NEW DELHI, INDIA: There has been no wrongdoing in the allocation of second generation (2G) spectrum, the government told the Supreme Court Thursday.
Attorney General G. Vahanvati told judges G.S. Singhvi and Asok Kumar Ganguly that everything in the allocation of 2G licences was in conformity with the then national telecom policy.
Vahanvati said that in the grant of the licences, revenue was not a consideration and the government's goal was to increase teledensity.
He said this in reply to a petition by Janata Party President Subramanian Swamy seeking the cancellation of 2G licences on grounds that these were granted arbitrarily and in breach of the first-cum-first served policy.
Swamy also said that telecom companies had failed to comply with their contractual responsibility.
Investigation into the corruption allegations linked to the spectrum allocation led to the resignation and later arrest of A. Raja, who was the communications minister.

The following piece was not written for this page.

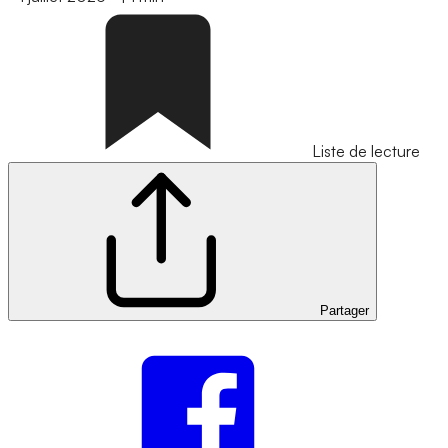
Liste de lecture
Partager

Meanwhile, in the latest blow to the Manmohan Singh government, Central Vigilance Commissioner P.J. Thomas quit Thursday after the Supreme Court struck down his appointment for his alleged involvement in a corruption scandal and raised the issue of "institutional integrity".
Six months after the Kerala bureaucrat was named as head of the country's anti-corruption watchdog, the Supreme Court said the appointment by a high-powered panel, consisting of Prime Minister Manmohan Singh, Home Minister P. Chidambaram and opposition leader Sushma Swaraj, did not exist in law.
Opposition Bharatiya Janata Party (BJP) had alleged that the appointment of former telecom secretary P.J. Thomas as the new Central Vigilance Commissioner (CVC) appeared to be "a deliberate attempt to cover up the 2G spectrum scandal".